Zaferden ne yazık ki aynı şeyi anlamıyoruz. Zaferden 98 yıl sonra zaferin kahramanlarını tarihten silmeye çakışan bir zihniyet hâkim durumda. Bu zihniyetin gündemindeki son konu Atatürk’e hakaret etmenin suç olmaktan çıkarılması. Kurucu lideriyle, millî kahramanıyla bu kadar didişen başka bir ülke yoktur sanırım. Neyse ki Millî Savunma Bakanlığının hazırladığı 30 Ağustos videosununda söz ediliyordu “Gazi Mustafa Kemal Paşa”dan. Bir zamanlar Atatürk’ü neredeyse putlaştırarak milleti kahramanından soğutan, siyasete müdahaleci, darbeci alışkanlığına Atatürk’ü alet eden zihniyet, şimdi siyasi kaygılarla ancak millî bayramlarda Başkomutanının adını anıyor. Çıkarmak isteyene çok dersler var…

Görmemiz gereken gerçek
Eğri oturup doğru konuşalım. Bundan yüz yıl kadar önce de bazılarımızın dedeleri eldeki son toprak parçasının vatan olarak kalması için savaşıyorken, bazılarımızın dedeleri onlara karşı işgalci düşmanla birlikte kurşun sıkıyordu. Atatürk’ün “İmtiyazsız, sınıfsız, kaynaşmış bir kitleyiz” sözü hiçbir zaman bir gerçekliği yansıtmadı, bir temenniydi. Nasıl olacaktı ki? Kimilerimizin dedeleri, nineleri, anne babalarımıza “muasır medeniyet seviyesini yakalamak için çok çalışmayı ve nazik, saygılı olmayı öğütlerken, kimilerimizin dedeleri, nineleri çocuklarına “dinini, kinini unutmamayı”, intikamını almayı öğütlüyordu.

Dini ayrı tutarım. Kimsenin inancını da inançsızlığını da sorgulamam, saygılıyımdır. Peki kin nedir? Kin kime karşıydı? Bugün kime karşıdır?

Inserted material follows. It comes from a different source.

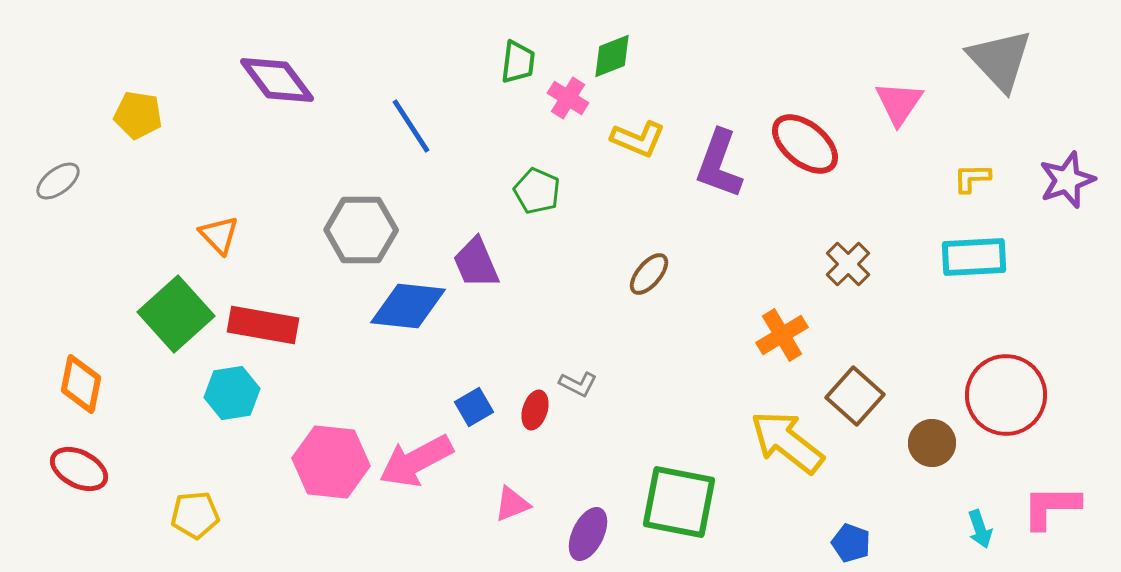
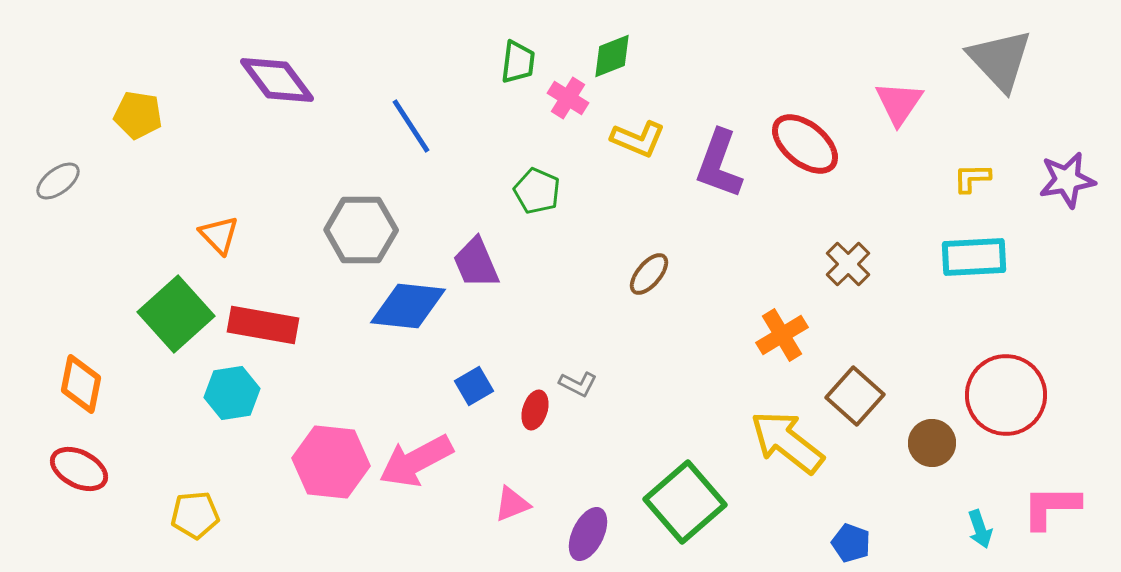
purple star at (1067, 180): rotated 10 degrees clockwise
blue square at (474, 407): moved 21 px up
green square at (679, 502): moved 6 px right; rotated 38 degrees clockwise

Çanakkale’den silmek istenir Atatürk. Meclis’ten silinmek istenir. Sakarya’da, Dumlupınar’da, haydi İsmet İnönü yoktur, o zaten hiç anılmaz ama Atatürk de silinmek istenir. Bir tek Hilafeti kaldırmasıyla hatırlatılmak istenir. Tekkeleri, dergâhları kapatıp eğitim birliğini sağlamasıyla anlatılır, Arap harflerinden Latin harflere geçtiği için hatırlatılır. Bir de rakı içmesiyle.

Yaşatılmak istenen kin, kime karşıdır? Neye karşıdır?

Ve o zorunlu soru
Gerçi şu ilginç durum da var. Son yirmi yıldır Atatürk’ün ismi kademeli olarak ortadan kaldırılmak isteniyor. Bir ara ilkokul ders kitaplarında dahi Atatürk bahsini “azaltmak” istenmişti.

Ama bu ters tepiyor. Anayasada hâlâ yazdığı üzere laik, demokratik, sosyal hukuk devletinde, insan hakları, kadın-erkek eşitliği, ifade ve basın özgürlüğü içinde yaşamak isteyenler, bu defa gayet sivil bir şekilde, hatta ne mutlu ki askerin katkısı olmadan Atatürk’e ve cumhuriyet değerlerine sahip çıkıyor. Hiçbir maddi kazanç gözetmeden, hatta başının belaya girmesini göze alarak sahip çıkıyor. Bu tarihte pek eşi görülmüş bir durum değildir.

Zaferden 98 yıl sonra, 100 yıla iki kala artık o soruyu sormanın zamanı geldi mi acaba? 2023’te Cumhuriyet rejimine geçişin, 2024’te hilafetin ilgasının yüzüncü yılına yaklaşırken soru şudur:

İçinizden birisi çıkıp, açıkça “Hayır, bizim 100’üncü yılında Cumhuriyetle, hilafetle ilgili bir planımız, bir arzumuz yoktur” der mi?

Zaferden 98 yıl sonra bunu sormak bile utanç veriyor ama hâlimiz budur.